The problem for an ESP atheist who is also a Bayesian is in trying to interpret the result of a significance test as a (subjective) probability that some ESP was present, as the above blog discusses. But from a sequential testing point of view (e.g. of Wald) we would simply take the significance as a threshold which stimulates us to test the conclusion. In typical science one would repeat the experiment and regard it as significant if the result was not repeated. But with ESP the ‘aura’ of the experimenter or place may be significant, so a failure by others to replicate a result may simply mean that only sometimes is ESP shown in the experimental set-up. So what is a ‘reasonable’ acceptance criterion?

Jack Good discussed the issues arising from ESP in some detail, including those above. He developed the notion of ‘weight of evidence’, which is the log of the appropriate likelihood ratio. There are some technical differences to the approach of the ‘uu blog’. They offer some advantages.

If e is the evidence/data obtained from an experiment and h is a hypothesis (e.g. the null hypothesis) then P(e|h) denotes the likelihood, where P() is the (Bayesian) probability. To be well-defined the likelihood should be entailed by the hypothesis.

One problem is that the likelihood depends on the granularity with which we measure the data, and so – on its own – is meaningless. In significance testing one defines E(e) to be the set of all data that is at least as ‘extreme’ as e, and uses the likelihood P(E(e)|h) to determine ‘1-significance’. But (as in ‘uu blog’) what one really wants is P(¬h|e).

In this experiment one is not comparing one theory or model with another, but a statistical ‘null hypothesis’ with its complement, which is very imprecise, so that it is not clear what the appropriate likelihood is. ‘uu blog’ describes the Bayesian approach, of having prior distributions as to how great an ESP effect might be, if there is one. To me this is rather like estimating how many angels one could get on a pin-head. An alternative is to use Jack Good’s ‘generalized likelihood’. In principal one considers all possible theories and takes the likelihood of the one that best explains the evidence. This is then used to form a likelihood ratio, as in ‘uu blog’, or the log likelihood is used as a ‘weight of evidence, as at Bletchley Park. In this ESP case one might consider subjects to have some probability of guessing correctly, varying the probability to get the best likelihood. (This seems to be about 52% as against the 50% of the null hypothesis.) Because the alternative to the null hypothesis includes biases that are arbitrarily close to the null hypothesis, one will ‘almost always’ find some positive or negative ESP effect. The interesting thing would be to consider the distribution of such apparent effects for the null hypothesis, and hence judge the significance of a result of 52%.

This seems a reasonable thing to do, even though there may be many hypotheses that we haven’t considered and so our test is quite weak.
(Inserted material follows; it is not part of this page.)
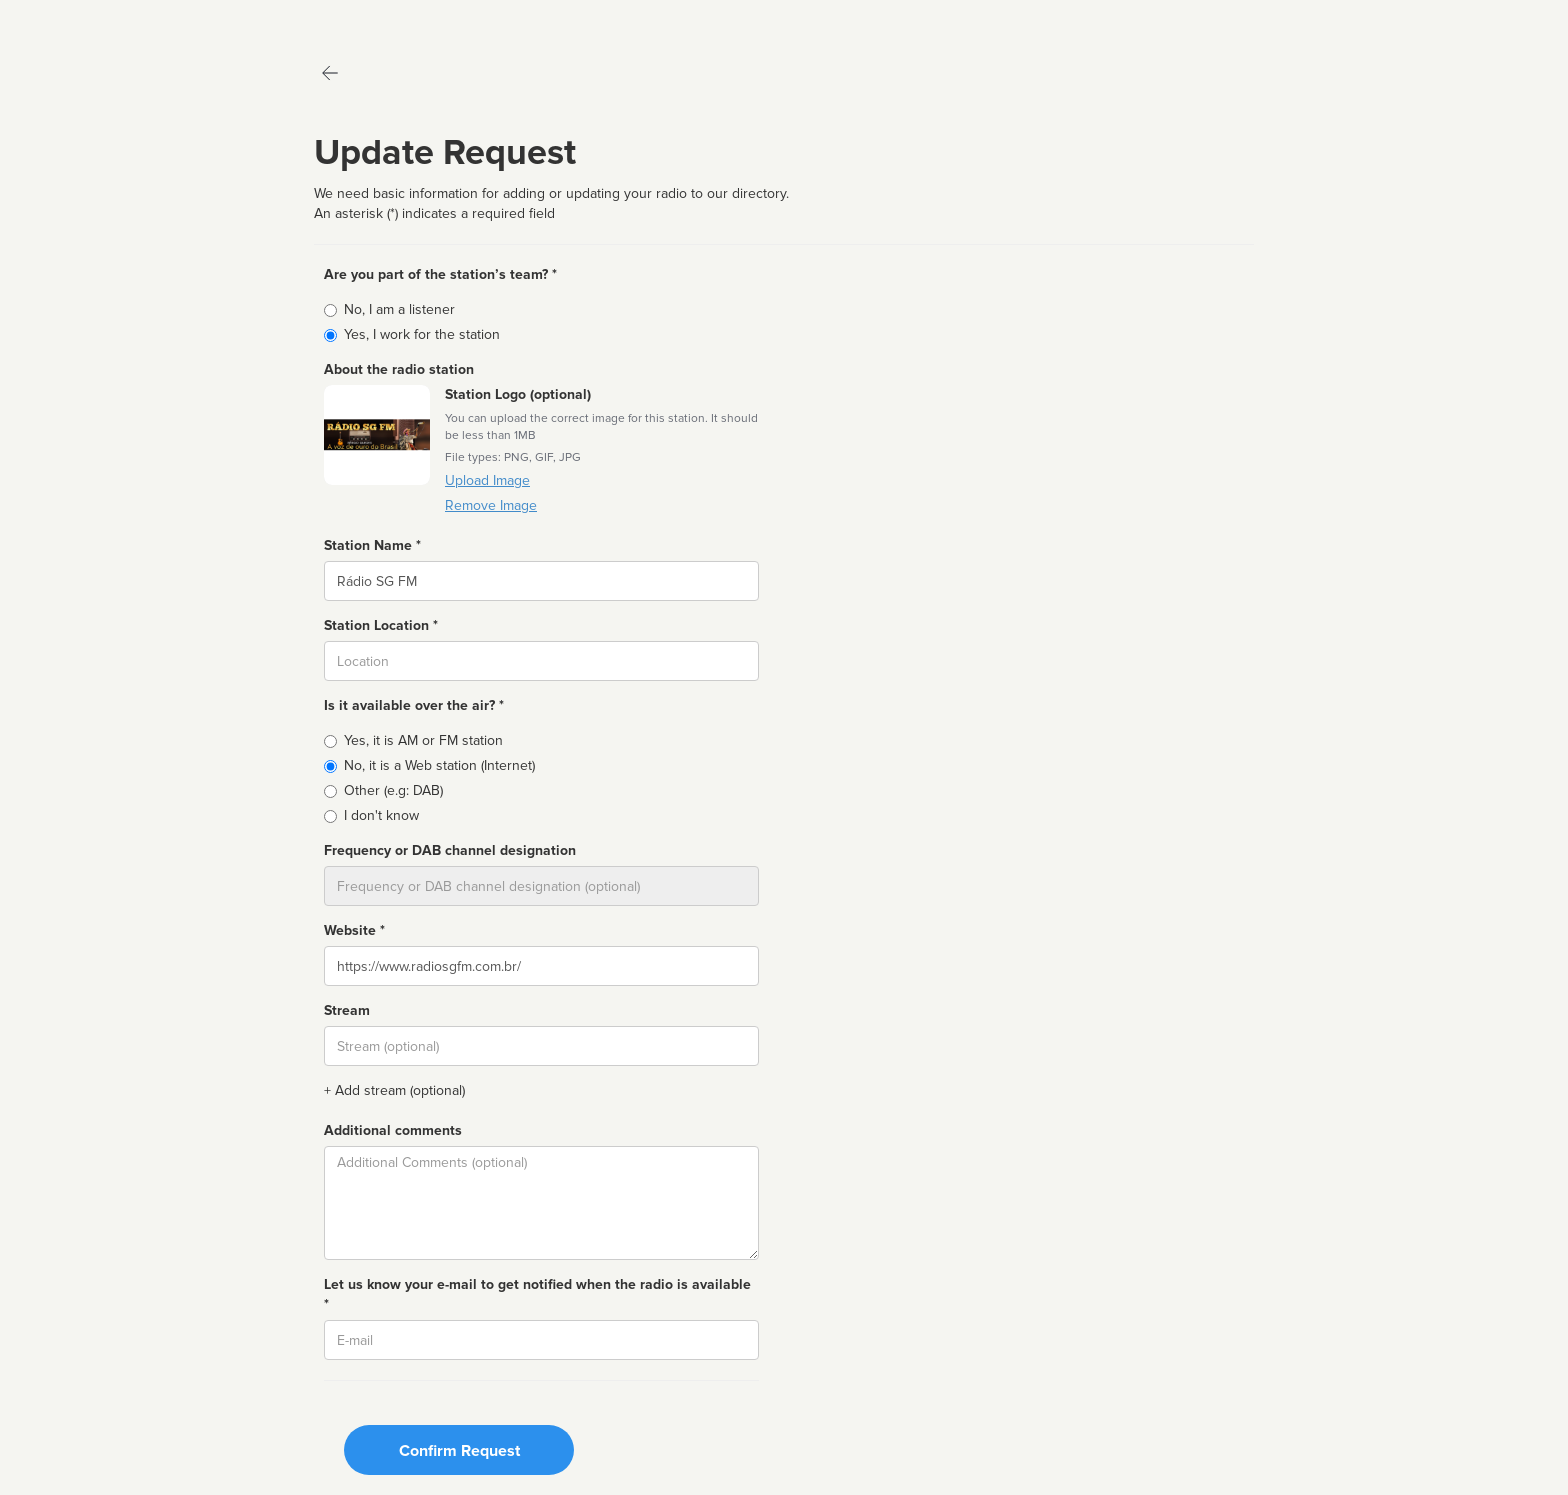 Image resolution: width=1568 pixels, height=1495 pixels. What do you see at coordinates (381, 815) in the screenshot?
I see `I don't know` at bounding box center [381, 815].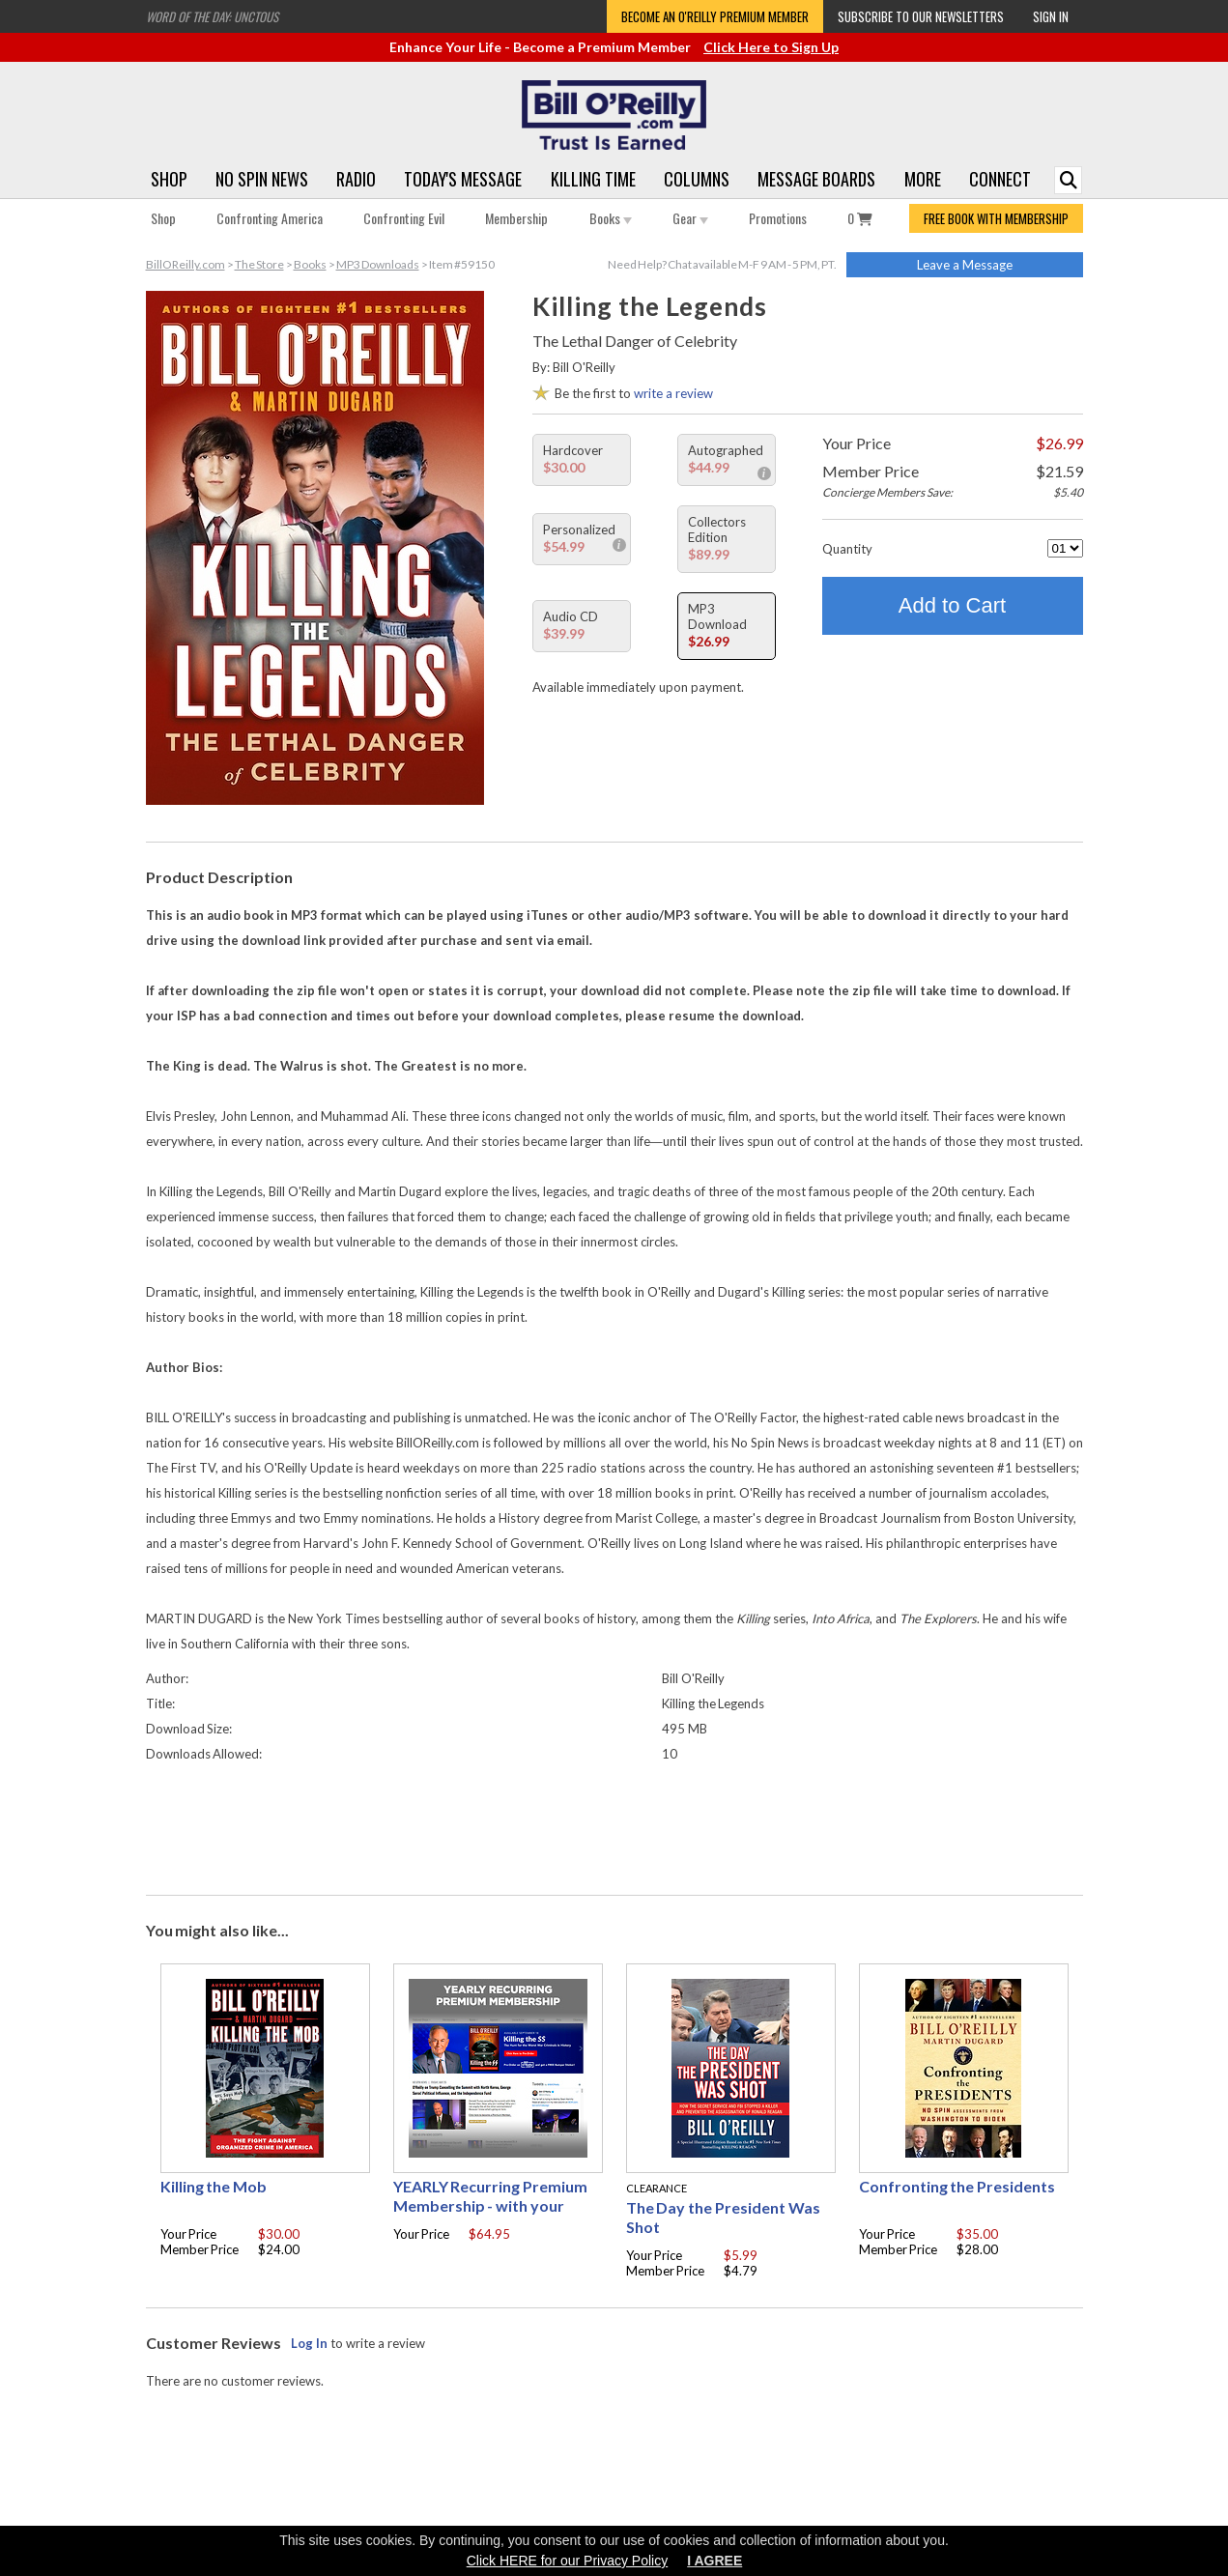 The width and height of the screenshot is (1228, 2576). What do you see at coordinates (377, 264) in the screenshot?
I see `MP3 Downloads` at bounding box center [377, 264].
It is up to those claiming ESP to put forward hypotheses for testing.

A difficulty of the above procedure is that investigators and journals only tend to report positive results (‘uu blog’ hints at this). According to Bayesians one should estimate how many similar experiments have been done first and then accept ESP as ‘probable’ if a result appears sufficiently significant. I’m afraid I would rather work the other way: assess how many experiments there would have to be to make an apparently significant result really significant, and then judge whether it was credible that so many experiments had been done. Even if not, I would remain rather cynical unless and until the experiment could be refined to give a more definite and repeatable effect. Am I unscientific?

Dave Marsay